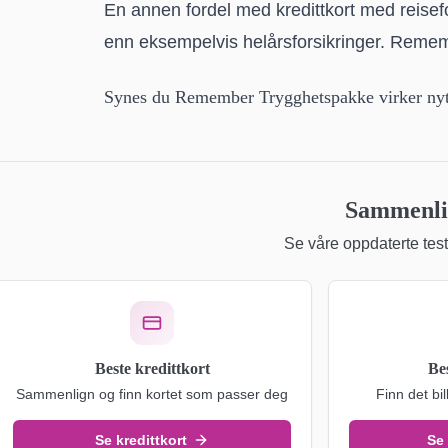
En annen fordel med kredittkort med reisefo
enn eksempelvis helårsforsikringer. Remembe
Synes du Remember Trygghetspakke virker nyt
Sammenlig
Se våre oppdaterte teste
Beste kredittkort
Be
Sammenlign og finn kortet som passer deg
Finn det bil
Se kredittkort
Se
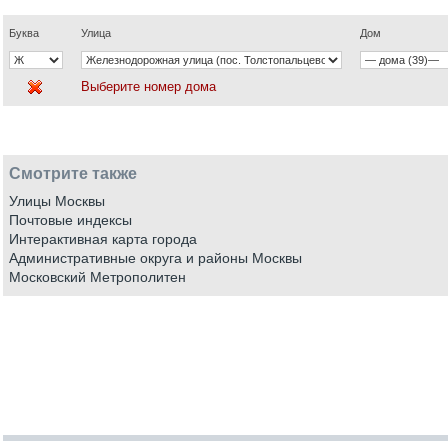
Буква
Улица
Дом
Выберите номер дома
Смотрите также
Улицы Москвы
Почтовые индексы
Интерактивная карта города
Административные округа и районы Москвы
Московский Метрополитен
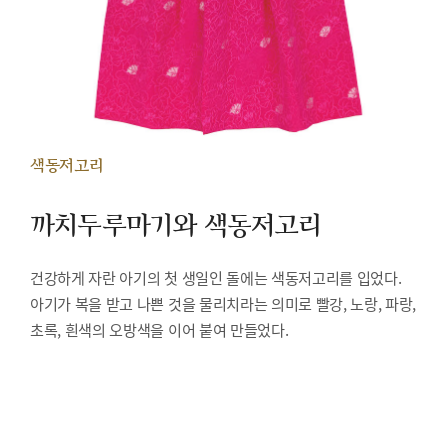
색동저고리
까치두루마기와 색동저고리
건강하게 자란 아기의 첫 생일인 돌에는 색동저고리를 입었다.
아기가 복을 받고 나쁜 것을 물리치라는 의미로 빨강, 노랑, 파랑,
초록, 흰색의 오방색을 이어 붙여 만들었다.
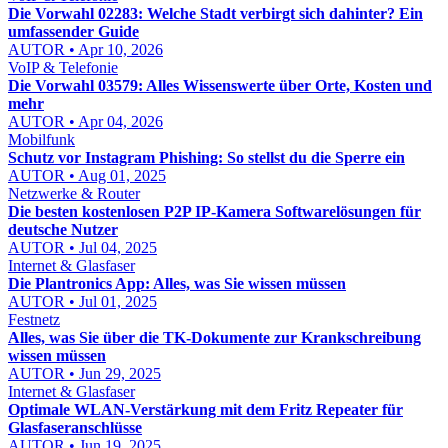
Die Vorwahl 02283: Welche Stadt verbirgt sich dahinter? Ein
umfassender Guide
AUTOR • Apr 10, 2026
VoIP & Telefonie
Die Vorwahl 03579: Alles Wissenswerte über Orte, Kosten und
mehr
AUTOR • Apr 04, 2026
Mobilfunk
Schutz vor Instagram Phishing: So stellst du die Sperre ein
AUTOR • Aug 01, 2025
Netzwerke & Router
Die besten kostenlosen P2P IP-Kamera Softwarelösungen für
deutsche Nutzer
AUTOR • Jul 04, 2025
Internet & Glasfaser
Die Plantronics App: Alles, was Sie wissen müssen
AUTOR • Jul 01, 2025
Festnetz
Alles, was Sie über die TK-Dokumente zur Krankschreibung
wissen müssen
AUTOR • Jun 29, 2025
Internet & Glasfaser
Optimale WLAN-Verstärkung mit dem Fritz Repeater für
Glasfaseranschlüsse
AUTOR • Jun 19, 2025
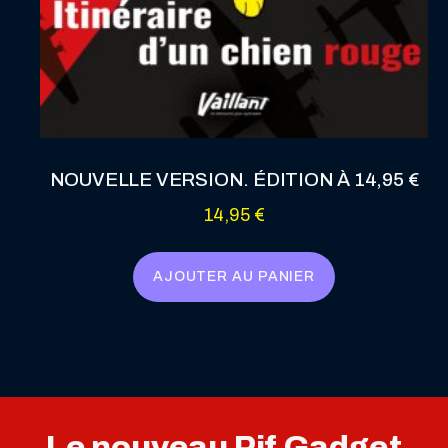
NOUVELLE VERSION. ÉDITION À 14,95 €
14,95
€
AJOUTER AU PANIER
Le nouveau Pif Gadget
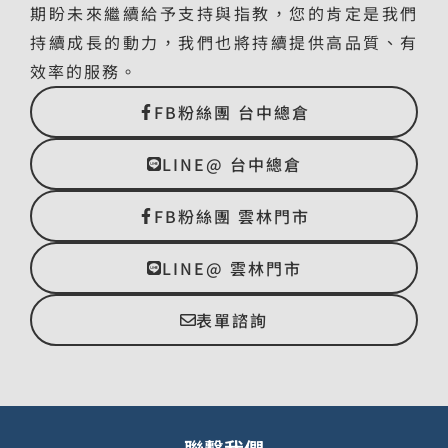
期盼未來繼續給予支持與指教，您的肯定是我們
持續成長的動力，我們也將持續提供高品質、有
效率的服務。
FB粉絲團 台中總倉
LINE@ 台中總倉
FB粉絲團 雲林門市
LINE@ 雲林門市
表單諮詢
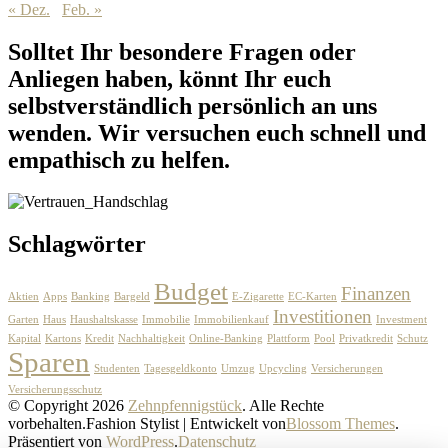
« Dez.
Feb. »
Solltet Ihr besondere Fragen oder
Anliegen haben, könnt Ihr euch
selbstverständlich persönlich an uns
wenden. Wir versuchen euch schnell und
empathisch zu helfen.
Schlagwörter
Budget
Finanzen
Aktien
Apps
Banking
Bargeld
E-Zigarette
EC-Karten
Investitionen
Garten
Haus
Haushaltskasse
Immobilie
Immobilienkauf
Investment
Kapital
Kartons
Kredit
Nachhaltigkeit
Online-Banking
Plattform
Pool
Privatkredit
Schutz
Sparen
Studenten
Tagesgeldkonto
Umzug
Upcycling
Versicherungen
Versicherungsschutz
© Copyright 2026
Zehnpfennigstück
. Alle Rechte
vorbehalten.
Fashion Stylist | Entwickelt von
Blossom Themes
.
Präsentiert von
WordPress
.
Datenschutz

####################

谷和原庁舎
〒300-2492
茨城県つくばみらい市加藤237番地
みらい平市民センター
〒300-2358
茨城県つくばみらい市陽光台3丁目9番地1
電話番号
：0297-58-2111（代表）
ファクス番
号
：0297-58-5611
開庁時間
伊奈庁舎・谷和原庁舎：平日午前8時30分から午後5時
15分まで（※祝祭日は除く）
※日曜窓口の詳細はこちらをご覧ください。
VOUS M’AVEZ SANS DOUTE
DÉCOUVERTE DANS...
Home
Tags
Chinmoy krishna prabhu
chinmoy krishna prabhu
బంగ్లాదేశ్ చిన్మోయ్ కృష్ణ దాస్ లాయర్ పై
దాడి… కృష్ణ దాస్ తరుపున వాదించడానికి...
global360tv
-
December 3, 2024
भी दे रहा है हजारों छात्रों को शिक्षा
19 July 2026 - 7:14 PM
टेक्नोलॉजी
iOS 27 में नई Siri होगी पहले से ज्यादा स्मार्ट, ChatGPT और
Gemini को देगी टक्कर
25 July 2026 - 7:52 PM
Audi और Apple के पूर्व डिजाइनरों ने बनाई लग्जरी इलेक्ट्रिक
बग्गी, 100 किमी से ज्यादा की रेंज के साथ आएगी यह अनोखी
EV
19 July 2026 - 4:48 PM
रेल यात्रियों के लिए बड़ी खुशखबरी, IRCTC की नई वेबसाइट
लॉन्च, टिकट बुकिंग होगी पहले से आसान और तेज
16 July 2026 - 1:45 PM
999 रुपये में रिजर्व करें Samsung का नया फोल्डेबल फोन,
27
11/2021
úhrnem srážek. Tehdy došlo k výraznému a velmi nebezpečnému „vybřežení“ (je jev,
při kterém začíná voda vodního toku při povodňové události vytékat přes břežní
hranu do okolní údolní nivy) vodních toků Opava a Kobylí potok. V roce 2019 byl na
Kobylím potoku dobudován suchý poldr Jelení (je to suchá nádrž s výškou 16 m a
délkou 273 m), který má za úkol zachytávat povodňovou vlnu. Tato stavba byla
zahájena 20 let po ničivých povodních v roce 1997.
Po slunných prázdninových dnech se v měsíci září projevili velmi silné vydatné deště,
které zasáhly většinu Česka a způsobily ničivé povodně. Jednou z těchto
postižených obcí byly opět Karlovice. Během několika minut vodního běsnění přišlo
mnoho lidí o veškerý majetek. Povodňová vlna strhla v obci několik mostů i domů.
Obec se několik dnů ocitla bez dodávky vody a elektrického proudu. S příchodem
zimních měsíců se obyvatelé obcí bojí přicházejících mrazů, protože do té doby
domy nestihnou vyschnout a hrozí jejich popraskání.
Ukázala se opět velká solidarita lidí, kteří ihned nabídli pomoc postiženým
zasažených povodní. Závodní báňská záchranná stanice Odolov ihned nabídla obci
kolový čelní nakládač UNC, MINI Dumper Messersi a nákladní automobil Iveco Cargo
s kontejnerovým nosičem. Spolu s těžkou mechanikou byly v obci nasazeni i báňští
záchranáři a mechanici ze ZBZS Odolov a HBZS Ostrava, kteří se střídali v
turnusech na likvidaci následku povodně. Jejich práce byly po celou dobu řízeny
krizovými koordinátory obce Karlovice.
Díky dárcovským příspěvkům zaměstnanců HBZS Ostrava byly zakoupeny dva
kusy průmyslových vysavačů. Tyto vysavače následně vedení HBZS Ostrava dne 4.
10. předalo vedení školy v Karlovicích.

####################

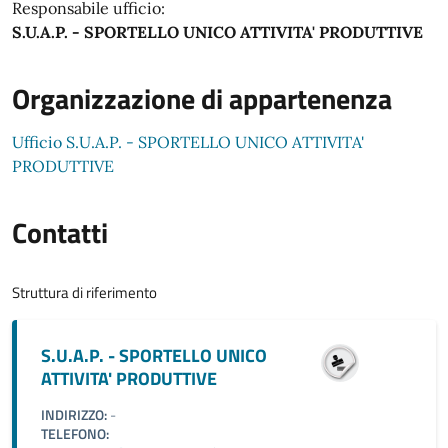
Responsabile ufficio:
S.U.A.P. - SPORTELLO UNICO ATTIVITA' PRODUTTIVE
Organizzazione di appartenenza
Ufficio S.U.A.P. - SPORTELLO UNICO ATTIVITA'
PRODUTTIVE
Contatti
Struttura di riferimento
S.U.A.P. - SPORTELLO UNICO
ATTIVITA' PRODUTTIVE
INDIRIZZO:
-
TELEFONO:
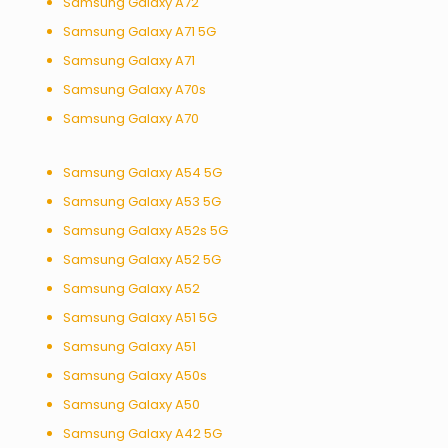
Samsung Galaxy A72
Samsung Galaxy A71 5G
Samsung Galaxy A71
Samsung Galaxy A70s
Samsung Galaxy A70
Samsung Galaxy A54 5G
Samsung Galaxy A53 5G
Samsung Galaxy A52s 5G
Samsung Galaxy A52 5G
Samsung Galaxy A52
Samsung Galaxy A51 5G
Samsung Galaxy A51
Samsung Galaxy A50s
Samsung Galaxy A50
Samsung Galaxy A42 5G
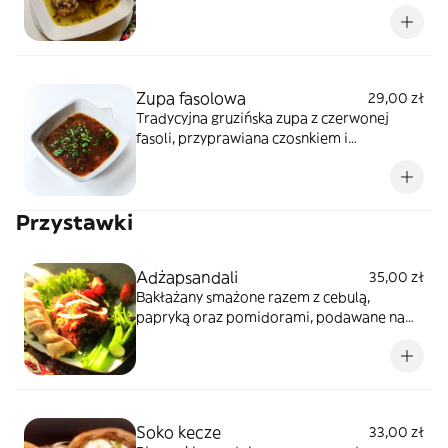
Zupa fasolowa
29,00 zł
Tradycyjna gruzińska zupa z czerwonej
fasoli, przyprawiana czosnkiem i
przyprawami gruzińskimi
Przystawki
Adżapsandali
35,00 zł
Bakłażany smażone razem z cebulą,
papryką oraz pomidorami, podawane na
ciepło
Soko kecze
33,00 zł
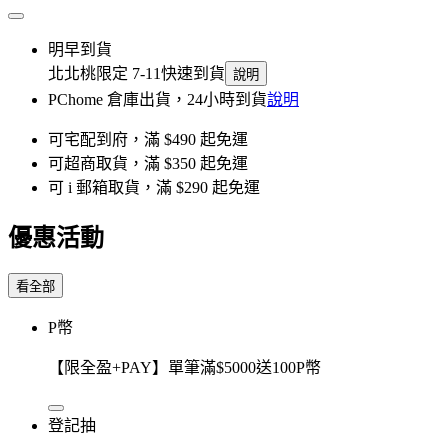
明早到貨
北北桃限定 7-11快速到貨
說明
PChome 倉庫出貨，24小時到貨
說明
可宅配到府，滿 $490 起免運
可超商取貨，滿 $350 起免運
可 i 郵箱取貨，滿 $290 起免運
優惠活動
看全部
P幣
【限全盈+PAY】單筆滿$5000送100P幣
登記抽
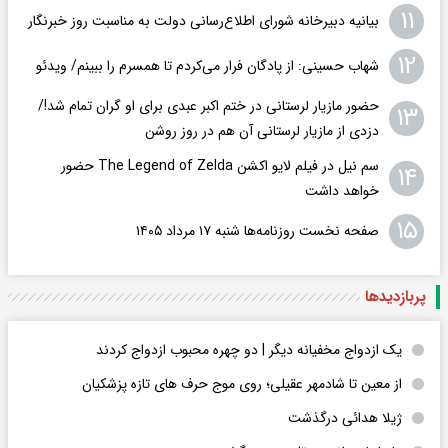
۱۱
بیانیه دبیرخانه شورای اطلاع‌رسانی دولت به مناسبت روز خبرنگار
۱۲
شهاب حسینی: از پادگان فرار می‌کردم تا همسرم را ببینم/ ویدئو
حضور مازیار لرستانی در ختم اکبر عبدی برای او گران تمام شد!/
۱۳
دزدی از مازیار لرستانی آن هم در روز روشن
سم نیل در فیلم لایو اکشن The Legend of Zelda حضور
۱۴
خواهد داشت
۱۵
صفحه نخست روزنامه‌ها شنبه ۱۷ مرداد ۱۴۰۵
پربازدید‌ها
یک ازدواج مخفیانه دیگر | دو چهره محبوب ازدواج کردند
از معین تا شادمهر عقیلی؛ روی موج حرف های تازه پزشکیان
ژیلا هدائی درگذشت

####################

- [The problem]:
When you reach the line containing "16 July 2026 - 1:45 PM" in the data above, start copying exactly, and stop after the line containing "Ukázala se opět".

- [Task result]:
16 July 2026 - 1:45 PM
999 रुपये में रिजर्व करें Samsung का नया फोल्डेबल फोन,
27
11/2021
úhrnem srážek. Tehdy došlo k výraznému a velmi nebezpečnému „vybřežení“ (je jev,
při kterém začíná voda vodního toku při povodňové události vytékat přes břežní
hranu do okolní údolní nivy) vodních toků Opava a Kobylí potok. V roce 2019 byl na
Kobylím potoku dobudován suchý poldr Jelení (je to suchá nádrž s výškou 16 m a
délkou 273 m), který má za úkol zachytávat povodňovou vlnu. Tato stavba byla
zahájena 20 let po ničivých povodních v roce 1997.
Po slunných prázdninových dnech se v měsíci září projevili velmi silné vydatné deště,
které zasáhly většinu Česka a způsobily ničivé povodně. Jednou z těchto
postižených obcí byly opět Karlovice. Během několika minut vodního běsnění přišlo
mnoho lidí o veškerý majetek. Povodňová vlna strhla v obci několik mostů i domů.
Obec se několik dnů ocitla bez dodávky vody a elektrického proudu. S příchodem
zimních měsíců se obyvatelé obcí bojí přicházejících mrazů, protože do té doby
domy nestihnou vyschnout a hrozí jejich popraskání.
Ukázala se opět velká solidarita lidí, kteří ihned nabídli pomoc postiženým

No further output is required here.